Einer der großen Stärken von Frontier war (und ist es beim OPML Editor noch heute), daß es mit Outlines, also strukturierten, eingerückten und ausklappbaren Texten umgehen und diese auch skripten konnte. Mein Weblogzum Beispiel war so organisiert, daß in der ersten Ebene die Überschriften eines Beitrags standen und in der zweiten Ebene und darunter der eigentliche Text. Und der Outline-Renderer (ein UserTalk-Skript) nutzte diese Struktur um dann nicht nur das eigentliche Weblog herauszuschreiben, sondern auch um den RSS-Feed zu produzieren.

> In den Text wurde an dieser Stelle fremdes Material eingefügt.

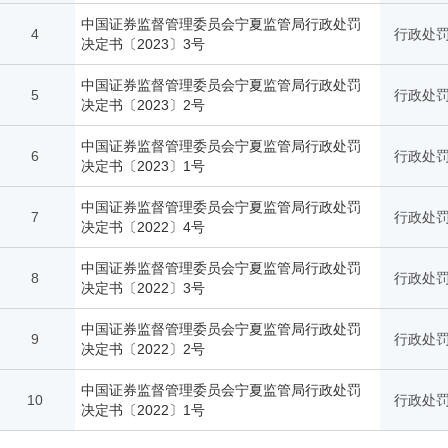
中国证券监督管理委员会宁夏监管局行政处罚
4
行政处罚
决定书〔2023〕3号
中国证券监督管理委员会宁夏监管局行政处罚
5
行政处罚
决定书〔2023〕2号
中国证券监督管理委员会宁夏监管局行政处罚
6
行政处罚
决定书〔2023〕1号
中国证券监督管理委员会宁夏监管局行政处罚
7
行政处罚
决定书〔2022〕4号
中国证券监督管理委员会宁夏监管局行政处罚
8
行政处罚
决定书〔2022〕3号
中国证券监督管理委员会宁夏监管局行政处罚
9
行政处罚
决定书〔2022〕2号
中国证券监督管理委员会宁夏监管局行政处罚
10
行政处罚
决定书〔2022〕1号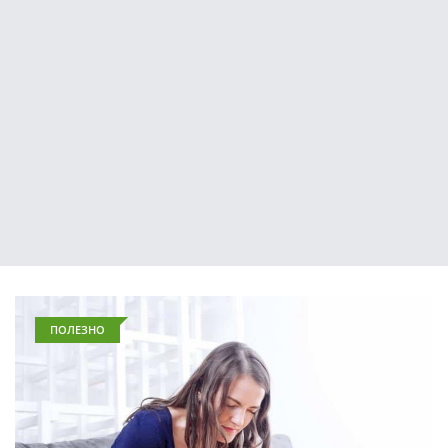
ПОЛЕЗНО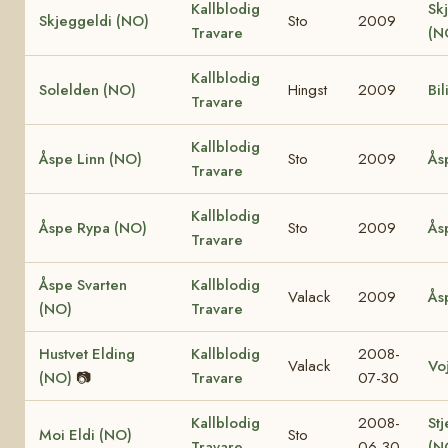
Kallblodig
Sk
Skjeggeldi (NO)
Sto
2009
Travare
(N
Kallblodig
Solelden (NO)
Hingst
2009
Bil
Travare
Kallblodig
Åspe Linn (NO)
Sto
2009
Ås
Travare
Kallblodig
Åspe Rypa (NO)
Sto
2009
Ås
Travare
Åspe Svarten
Kallblodig
Valack
2009
Ås
(NO)
Travare
Hustvet Elding
Kallblodig
2008-
Valack
Vo
(NO)
📷
Travare
07-30
Kallblodig
2008-
Stj
Moi Eldi (NO)
Sto
Travare
06-30
(N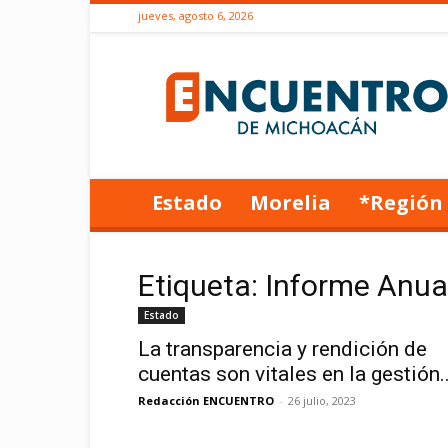
jueves, agosto 6, 2026
Encuentro
de
Michoacán
Estado
Morelia
*Región
Etiqueta: Informe Anual
Estado
La transparencia y rendición de
cuentas son vitales en la gestión..
Redacción ENCUENTRO
-
26 julio, 2023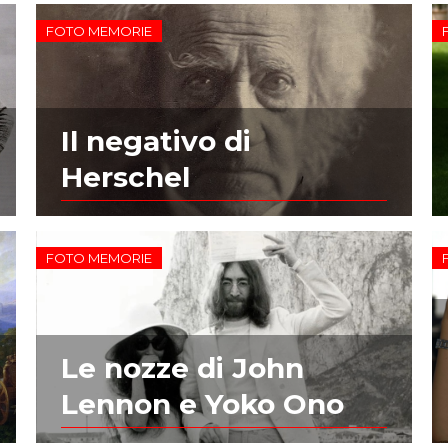
FOTO MEMORIE
Il negativo di
Herschel
FOTO MEMORIE
Le nozze di John
Lennon e Yoko Ono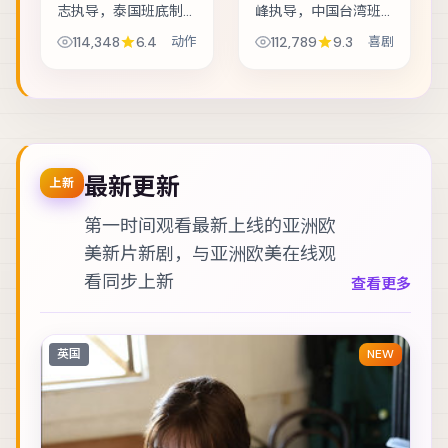
志执导，泰国班底制
峰执导，中国台湾班
作，类型定位为动
底制作，类型定位为
114,348
6.4
动作
112,789
9.3
喜剧
作。假释犯回到社区
喜剧。灾难预警被压
的第一天，就收到威
下之后，小人物在倒
胁要他还一笔不存在
计时里做出艰难抉
的债。主演包括提莫
择。主演包括赵丽
西·查拉梅、古天乐、...
颖、刘亦菲、宋康昊
等...
最新更新
上新
第一时间观看最新上线的亚洲欧
美新片新剧，与
亚洲欧美在线观
看
同步上新
查看更多
英国
NEW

Matt Neuburg hat zwar die wichtigsten Outline-Kommandos aus Frontier nach RubyFrontier portiert, aber TextMate ist nun mal kein Outliner. Wer Outlines benötigt, muß diese mit einem externen Programm im OPML-Format erzeugen (dazu böte sich unter anderem natürlich Dave Winers OPML Editor als Open Source-Programm an, aber auch das kommerzielle OmniOutliner ab ca. 40 US-$ kann OPML-Dateien herausschreiben).

Markdown in RubyFrontier

Aber es gibt auch eine interne Alternative: RubyFrontier kann mit der Auszeichnungssprache Markdown und dessen Superset kramdown umgehen, wobei für meinen Geschmack die Unterstützung von kramdown noch etwas gewöhnungsbedürftig ist. Außerdem ist Markdown so etwas wie ein plattformübergreifender Standard und wird von TextMate hervorragend unterstützt. Daher benutze ich bei fast allen meinen Seiten nun Markdown statt eines Outlines und habe so ein leicht lesbares Quellformat, das nicht nur von RubyFrontier in valides (X)HTML gewandelt wird, sondern das ich gegebenenfalls auch leicht in andere Formate (zum Beispiel nach LaTeX) umwandeln kann (das erzeugte LaTeX-File bedarf zwar noch einer gründlichen Nachbehandlung, aber ein Anfang ist damit gemacht). So kommt es, daß ich den Outliner nicht mehr wirklich vermisse.

Für Autoren

Dave Winer hatte einmal geschrieben: »The web is an writing environment.« — »Das Netz ist eine Umgebung für Autoren.« Und genau das ist auch RubyFrontier: Eine Arbeitsumgebung für Autoren. Und zwar für unabhängige Autoren, die bis zur endgültigen Publikation die volle Kontrolle über ihre Veröffentlichungen behalten wollen.